- _Instructions for the task_:
Answer with the exact lines of the following material from the one containing "distributors." through the one containing "approval for each", both end lines included.

- _Data extracts_:
————
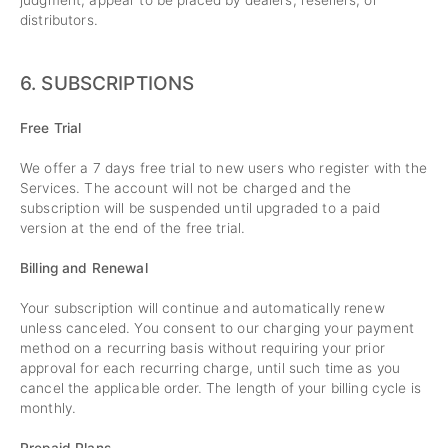
judgment, appear to be placed by dealers, resellers, or
distributors.
6. SUBSCRIPTIONS
Free Trial
We offer a 7 days free trial to new users who register with the
Services. The account will not be charged and the
subscription will be suspended until upgraded to a paid
version at the end of the free trial.
Billing and Renewal
Your subscription will continue and automatically renew
unless canceled. You consent to our charging your payment
method on a recurring basis without requiring your prior
approval for each recurring charge, until such time as you
cancel the applicable order. The length of your billing cycle is
monthly.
————
- _Reply_:
distributors.
6. SUBSCRIPTIONS
Free Trial
We offer a 7 days free trial to new users who register with the
Services. The account will not be charged and the
subscription will be suspended until upgraded to a paid
version at the end of the free trial.
Billing and Renewal
Your subscription will continue and automatically renew
unless canceled. You consent to our charging your payment
method on a recurring basis without requiring your prior
approval for each recurring charge, until such time as you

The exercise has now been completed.